В зале суда мама узнала, что скромного полкового писаря обвинили в подделке денежных документов. Ему грозило восемь лет каторги. Отец выяснил и доказал, что записи подделал не писарь, а господин полковой командир. Писаря оправдали, а полковника упекли.
Этот сенсационный процесс создал отцу популярность народного заступника. И, как ни печально, именно она его погубила: весной, в непролазную заволжскую распутицу, он поехал защищать далекую степную деревушку, где буйствовал своенравный барин. Телега провалилась под лед, затянувший ночью промоину на дне оврага, и... — сначала воспаление легких, потом скоротечная чахотка...
В четыре с половиной года Глеб узнал слезливо-обидное слово «сиротка».

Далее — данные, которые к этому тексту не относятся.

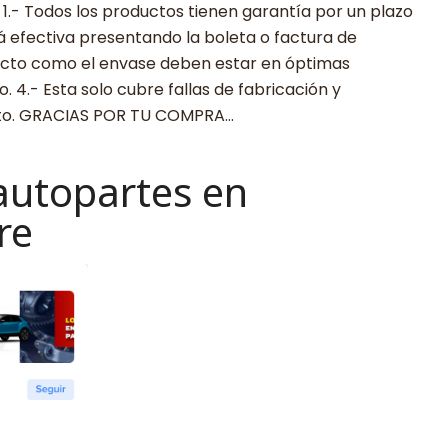
 Todos los productos tienen garantía por un plazo
rá efectiva presentando la boleta o factura de
ucto como el envase deben estar en óptimas
 4.- Esta solo cubre fallas de fabricación y
cto. GRACIAS POR TU COMPRA…
autopartes en
re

Отчетливо, на всю жизнь, помнит он смятение, охватившее его, когда их с двухлетней сестренкой Тоней привели прощаться к смертному одру отца; неузнаваемо худое, серое лицо и огромные, все еще чего-то ждущие, что- то ищущие глаза. Потом, несколько позже, снова подвели к той же кровати, где лежал отец, но уже с закрытыми глазами. Глеб так заплакал, что пришлось его поскорее увести.

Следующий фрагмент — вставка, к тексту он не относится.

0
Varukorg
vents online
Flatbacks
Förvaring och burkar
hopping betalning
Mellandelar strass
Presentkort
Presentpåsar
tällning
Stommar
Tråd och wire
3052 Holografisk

С тех пор он рос впечатлительным, отзывчивым на чужое горе. И единственной надеждой, единственным его утешением в этой не особенно-то милостивой жизни была мать. Всякий раз, когда она уходила куда-нибудь из дому, он мучился. Ему чудилось, что с ней вот-вот что-то случится. Каждая минута без нее тянулась нестерпимо долго. Ложась спать, Глеб истово молил боженьку:
— Если тебе надо наказать нас, то сделай так, чтобы кара обрушилась не на маму.
«Милый боженька» не слышал, должно быть, эти страстные призывы: львиная доля всех кар падала как раз на маму — то в виде неизбывной тоски и усталости, то болезни, то новых морщин на осунувшемся лице. Но все равно до сих пор она представляется сыну стройной и красивой. Большие-большие голубые глаза. Тяжелая золотая коса, венчающая голову, словно корона.

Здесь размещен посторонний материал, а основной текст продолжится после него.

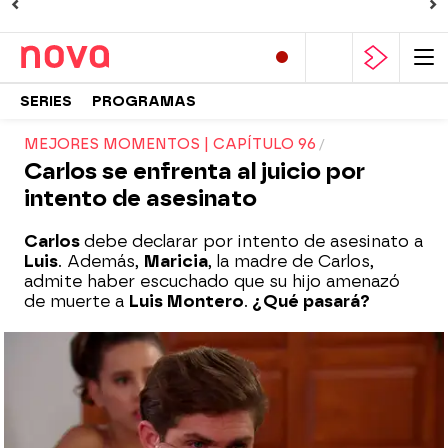
SERIES
PROGRAMAS
MEJORES MOMENTOS | CAPÍTULO 96
Carlos se enfrenta al juicio por
intento de asesinato
Carlos
debe declarar por intento de asesinato a
Luis
. Además,
Maricia
, la madre de Carlos,
admite haber escuchado que su hijo amenazó
de muerte a
Luis Montero
.
¿Qué pasará?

После смерти мужа с двумя детишками на руках ей пришлось возвращаться к родительским пенатам.
Оренбург поразил мальчика: песок на улицах — и по нему плывут караваны мерно покачивающихся верблюдов. Дома не такие, как в Самаре, а как в сказках (мама говорит: «восточный стиль»). Самый большой из них называется таинственно и прекрасно: «караван-сарай». Замечательна и речка Сакмарка с чистейшей водой в изумрудных берегах.
Понятно, Глеб и догадаться не мог, сколько унижений пришлось претерпеть маме в этом городе...
Дед, «надворный советник», выслал их всех — и маму, и Тоню, и Глеба — из барских апартаментов в каморку при кухне. Да и там не зажились: родители ничего не забыли, ничего не простили и решили во что бы то ни стало отправить опозорившую их дочь с глаз долой.
Сердце бабки не смягчилось даже, когда Глебушок, допущенный однажды к господскому столу, сверкнул «немыслимой» для своих лет «образованностью»: к собравшимся на званый обед гостям он вдруг ни с того, ни с сего обратил речь, пламенно живописавшую Куликовскую битву.
И — опять же! — с буйством огня крепче всего связан в памяти Оренбург: уезжали обратно в Самару, когда чудовищный пожар охватил почти весь город. Стоит сейчас Глебу Максимилиановичу закрыть глаза — и видятся мечущиеся кони, полыхающее зарево, зловещие багряные облака.
Старший брат посылал маме по двадцать рублей каждый месяц.
Двадцать рублей — на троих!..
Мать завела бакалейную лавочку. Жили они на окраине, по соседству с плацем, и покупателями были большей частью солдаты. Выслушав рассказ о горькой солдатской судьбине, мама со вздохом открывала почти каждому из них кредит на таких льготных условиях, что через три месяца «коммерция» лопнула и все имущество пошло с молотка.
Потом она пыталась давать уроки немецкого языка, но репутация «невенчанной» мало способствовала приобретению выгодных учениц «из хороших домов». Тогда, наконец, пришлось «брать на квартиру» приезжих учеников — стирать на них, готовить обеды, и «доход» с этих «нахлебников» надолго стал основным для семьи. Словом, лучшие свои годы мать самоотверженно боролась с нуждой. Не фигурально, а в самом прямом смысле она перебивалась с хлеба на квас, чтобы вырастить сына и дочь, дать им образование.